Ancak bu durum İran’daki Kürtleri kızdırmışa benziyor. Özellikle Tahran’a muhalif olan Irak merkezli İran Kürdistan Demokrasi Partisi, hadiseyi “danışıklı dövüş” olarak niteliyor. Partiye yakın bir Kürt gazeteci, “PJAK’ın silahlı yöntemleri muhalif gençlerin PKK’ya katılmasına yol açtı. Ama bu, Mollalara muhalif Kürt siyasi partilerine de terörist damgası vurulmasıyla sonuçlandı” diyor. İran uzmanı Keskin de benzer görüşte. İran’da reform yanlısı olan sünni Kürtlerin, Tahran yönetiminin PKK’yla ilişki kurma sinyali vermesine kızgın olduklarını söylüyor Keskin. Aslında PKK’nın amacı Kürtlerin olduğu bölgelerde dört ülkede kurulacak örgütlerle saflarına yeni güçler çekmekti. Güçlerin birleşeceği çatı örgüt ise Kongra-Gel idi. Ama bunu başaramamış görünüyorlar. Uzantıları çabuk deşifre oldu. Keskin, hem PKK’nın hem de İran’ın bölgede sıkıştığını düşünüyor. “PKK tehlikeyi gördü” diyor Keskin, “örgüt ciddi bir çatışmaya girer, daha da önemlisi ABD, Türkiye, Suriye ve Kuzey Irak yönetimi örgütün üstüne giderse, başka bir yaşam alanı kalmaz. Onun için de İran’a doğru kayabilmenin hesaplarını yaptı ve PJAK’ı bitirdi.”

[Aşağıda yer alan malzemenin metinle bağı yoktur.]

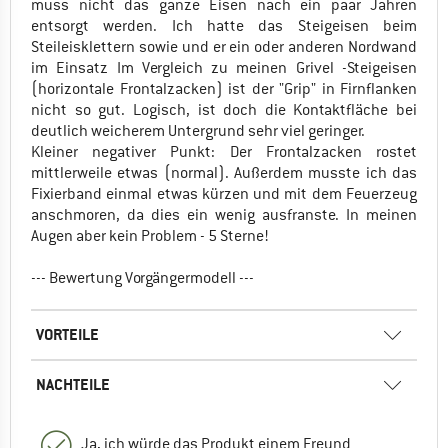
muss nicht das ganze Eisen nach ein paar Jahren
entsorgt werden. Ich hatte das Steigeisen beim
Steileisklettern sowie und er ein oder anderen Nordwand
im Einsatz Im Vergleich zu meinen Grivel -Steigeisen
(horizontale Frontalzacken) ist der "Grip" in Firnflanken
nicht so gut. Logisch, ist doch die Kontaktfläche bei
deutlich weicherem Untergrund sehr viel geringer.
Kleiner negativer Punkt: Der Frontalzacken rostet
mittlerweile etwas (normal). Außerdem musste ich das
Fixierband einmal etwas kürzen und mit dem Feuerzeug
anschmoren, da dies ein wenig ausfranste. In meinen
Augen aber kein Problem - 5 Sterne!
--- Bewertung Vorgängermodell ---
VORTEILE
NACHTEILE
Ja, ich würde das Produkt einem Freund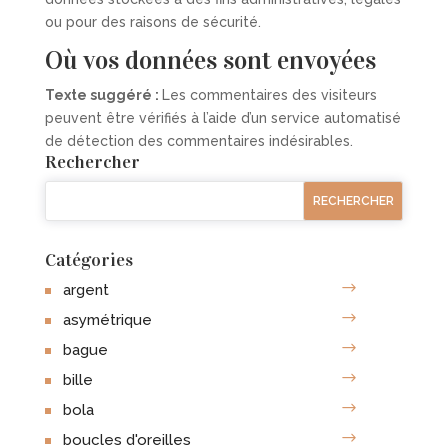
ou pour des raisons de sécurité.
Où vos données sont envoyées
Texte suggéré :
Les commentaires des visiteurs
peuvent être vérifiés à l’aide d’un service automatisé
de détection des commentaires indésirables.
Rechercher
Catégories
argent
asymétrique
bague
bille
bola
boucles d'oreilles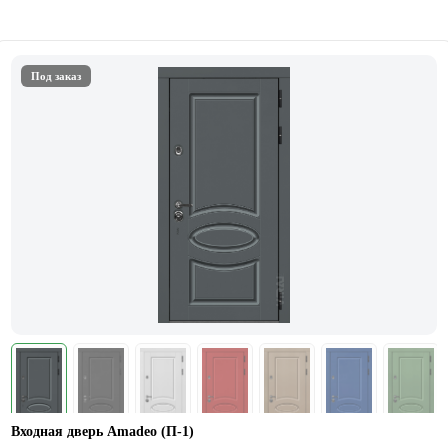
Под заказ
Входная дверь Amadeo (П-1)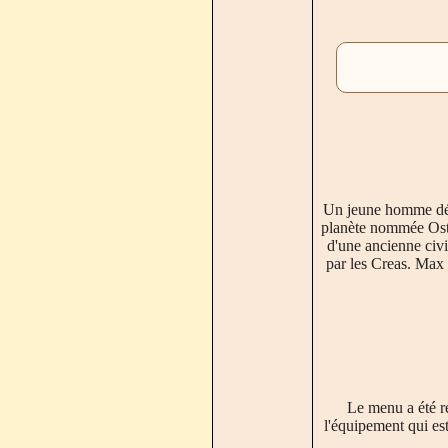
Un jeune homme déco
planète nommée Ostra
d'une ancienne civi
par les Creas. Max f
Le menu a été r
l'équipement qui es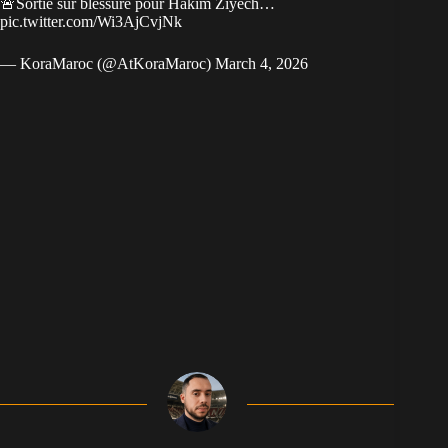
🚨Sortie sur blessure pour Hakim Ziyech…
pic.twitter.com/Wi3AjCvjNk
— KoraMaroc (@AtKoraMaroc)
March 4, 2026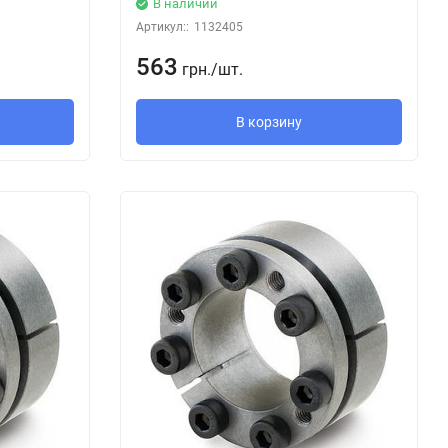
В наличии
Артикул::
1132405
563
грн.
/
шт.
В корзину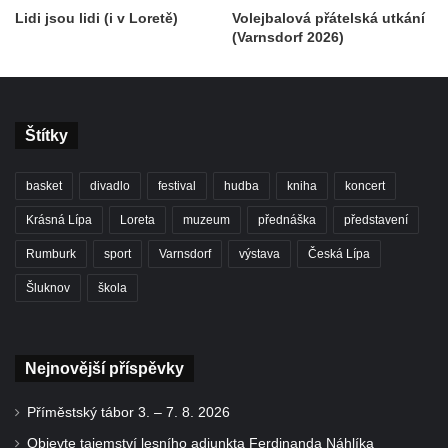
Lidi jsou lidi (i v Loretě)
Volejbalová přátelská utkání
(Varnsdorf 2026)
Štítky
basket
divadlo
festival
hudba
kniha
koncert
Krásná Lípa
Loreta
muzeum
přednáška
představení
Rumburk
sport
Varnsdorf
výstava
Česká Lípa
Šluknov
škola
Nejnovější příspěvky
Příměstský tábor 3. – 7. 8. 2026
Objevte tajemství lesního adjunkta Ferdinanda Náhlíka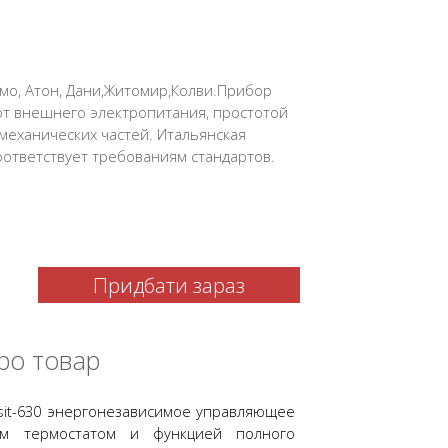
рмо, Атон, Дани,Житомир,Колви.Прибор
от внешнего электропитания, простотой
механических частей. Итальянская
оответствует требованиям стандартов.
Придбати зараз
ро товар
osit-630 энергонезависимое управляющее
ым термостатом и функцией полного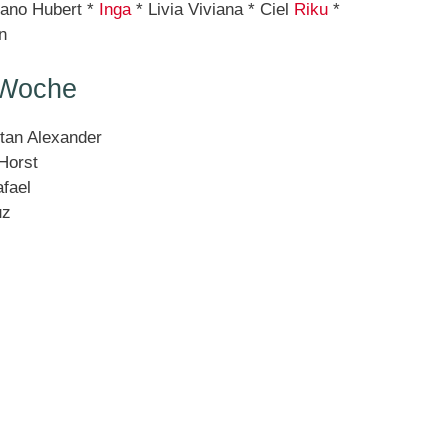
eano Hubert *
Inga
* Livia Viviana * Ciel
Riku
*
n
 Woche
stan Alexander
Horst
fael
uz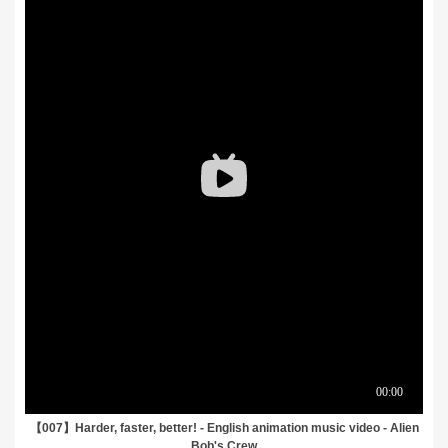
【007】Harder, faster, better! - English animation music video - Alien
Bob's Crew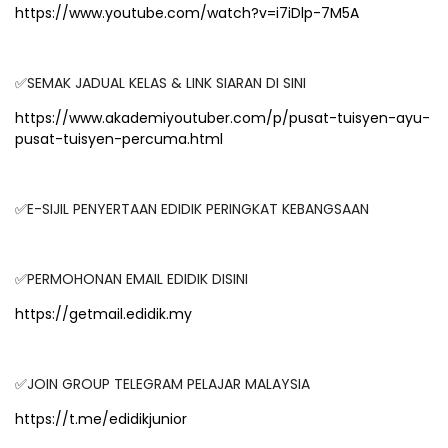
https://www.youtube.com/watch?v=i7iDlp-7M5A
✅SEMAK JADUAL KELAS & LINK SIARAN DI SINI
https://www.akademiyoutuber.com/p/pusat-tuisyen-ayu-
pusat-tuisyen-percuma.html
✅E-SIJIL PENYERTAAN EDIDIK PERINGKAT KEBANGSAAN
✅PERMOHONAN EMAIL EDIDIK DISINI
https://getmail.edidik.my
✅JOIN GROUP TELEGRAM PELAJAR MALAYSIA
https://t.me/edidikjunior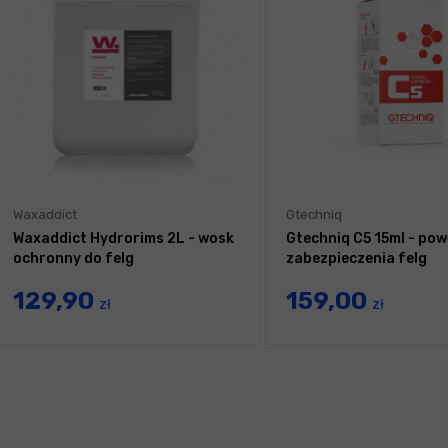
Waxaddict
Gtechniq
Waxaddict Hydrorims 2L - wosk
Gtechniq C5 15ml - pow
ochronny do felg
zabezpieczenia felg
129,90
159,00
zł
zł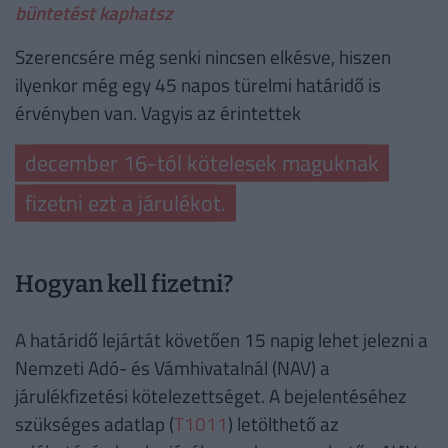
büntetést kaphatsz
Szerencsére még senki nincsen elkésve, hiszen
ilyenkor még egy 45 napos türelmi határidő is
érvényben van. Vagyis az érintettek
december 16-tól kötelesek maguknak
fizetni ezt a járulékot.
Hogyan kell fizetni?
A határidő lejártát követően 15 napig lehet jelezni a
Nemzeti Adó- és Vámhivatalnál (NAV) a
járulékfizetési kötelezettséget. A bejelentéséhez
szükséges adatlap (
T1011
) letölthető az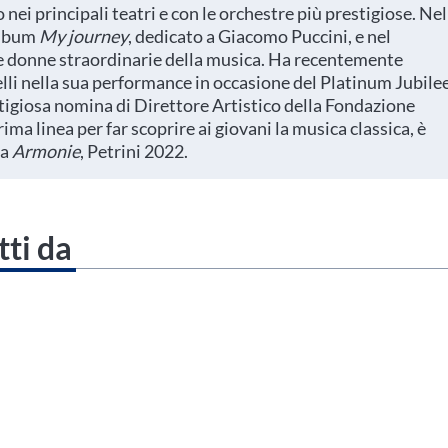
 nei principali teatri e con le orchestre più prestigiose. Nel
album
My journey
, dedicato a Giacomo Puccini, e nel
e donne straordinarie della musica. Ha recentemente
i nella sua performance in occasione del Platinum Jubilee
stigiosa nomina di Direttore Artistico della Fondazione
ma linea per far scoprire ai giovani la musica classica, è
ca
Armonie
, Petrini 2022.
tti da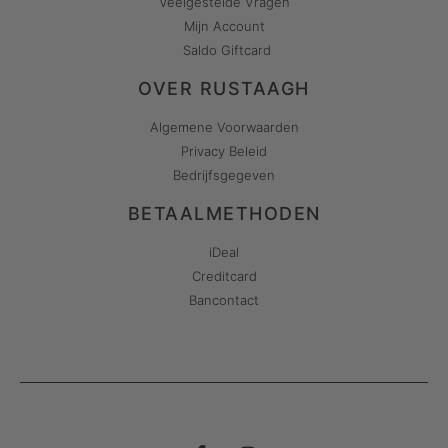
Veelgestelde Vragen
Mijn Account
Saldo Giftcard
OVER RUSTAAGH
Algemene Voorwaarden
Privacy Beleid
Bedrijfsgegeven
BETAALMETHODEN
iDeal
Creditcard
Bancontact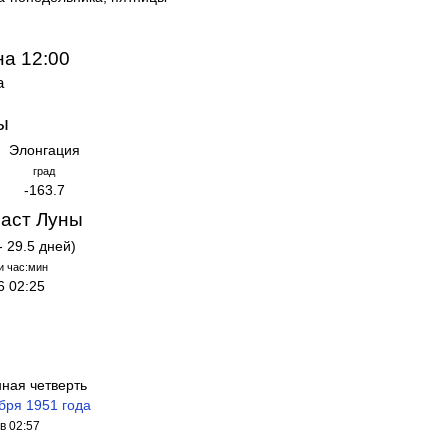
на 12:00
а
ы
Элонгация
град
-163.7
аст Луны
- 29.5 дней)
и час:мин
6 02:25
нная четверть
бря 1951 года
в 02:57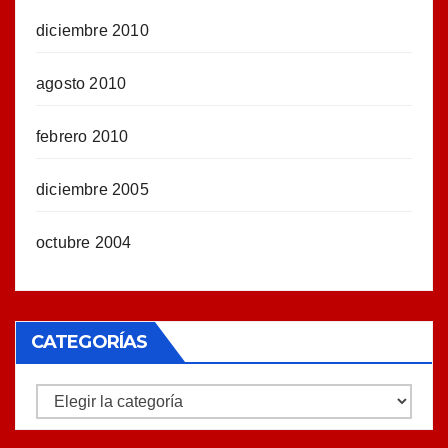
diciembre 2010
agosto 2010
febrero 2010
diciembre 2005
octubre 2004
CATEGORÍAS
Categorías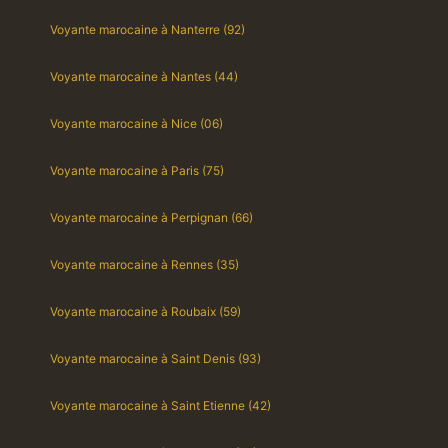
Voyante marocaine à Nanterre (92)
Voyante marocaine à Nantes (44)
Voyante marocaine à Nice (06)
Voyante marocaine à Paris (75)
Voyante marocaine à Perpignan (66)
Voyante marocaine à Rennes (35)
Voyante marocaine à Roubaix (59)
Voyante marocaine à Saint Denis (93)
Voyante marocaine à Saint Etienne (42)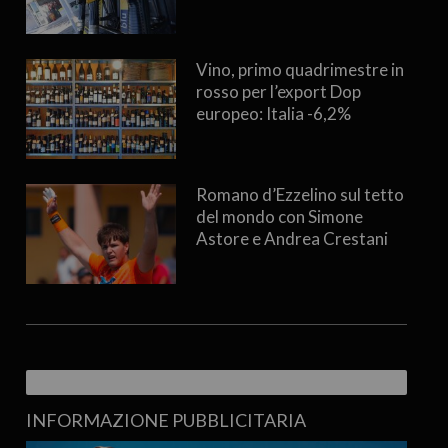
Vino, primo quadrimestre in
rosso per l’export Dop
europeo: Italia -6,2%
Romano d’Ezzelino sul tetto
del mondo con Simone
Astore e Andrea Crestani
INFORMAZIONE PUBBLICITARIA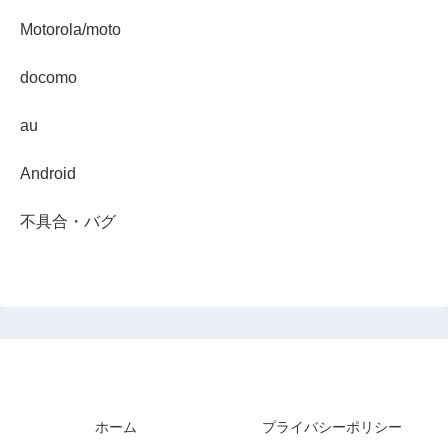
Motorola/moto
docomo
au
Android
不具合・バグ
スマホダイジェスト
ホーム
プライバシーポリシー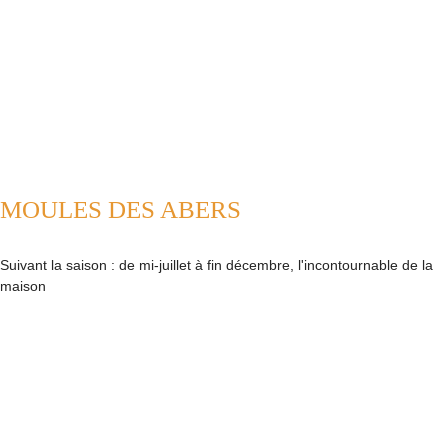
MOULES DES ABERS
Suivant la saison : de mi-juillet à fin décembre, l'incontournable de la
maison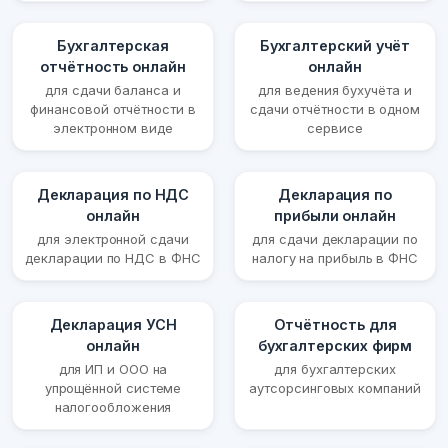
Бухгалтерская
Бухгалтерский учёт
отчётность онлайн
онлайн
для сдачи баланса и
для ведения бухучёта и
финансовой отчётности в
сдачи отчётности в одном
электронном виде
сервисе
Декларация по НДС
Декларация по
онлайн
прибыли онлайн
для электронной сдачи
для сдачи декларации по
декларации по НДС в ФНС
налогу на прибыль в ФНС
Декларация УСН
Отчётность для
онлайн
бухгалтерских фирм
для ИП и ООО на
для бухгалтерских
упрощённой системе
аутсорсинговых компаний
налогообложения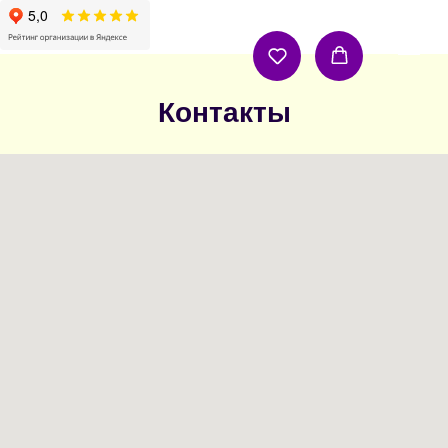
Контакты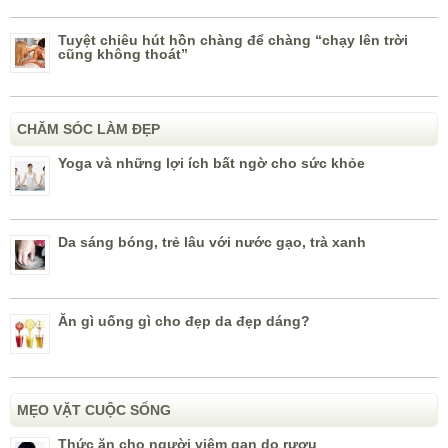
Tuyệt chiêu hút hồn chàng để chàng “chạy lên trời
cũng không thoát”
CHĂM SÓC LÀM ĐẸP
Yoga và những lợi ích bất ngờ cho sức khỏe
Da sáng bóng, trẻ lâu với nước gạo, trà xanh
Ăn gì uống gì cho đẹp da đẹp dáng?
MẸO VẶT CUỘC SỐNG
Thức ăn cho người viêm gan do rượu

Kuzey Irak medyasında yer alan haberlere göre ABD, İran ve Türkiye sınırına yüzlerce sınır karakolu inşa ediyor. Bu bilgiyi, Karasu da doğrulamıştı. Bu durum da, Türkiye ile ABD arasında son günlerde ne tür bir anlaşmazlık olursa olsun, bölgede sıkışma ihtimali en yüksek iki aktörü işaret ediyor: İran ve PKK.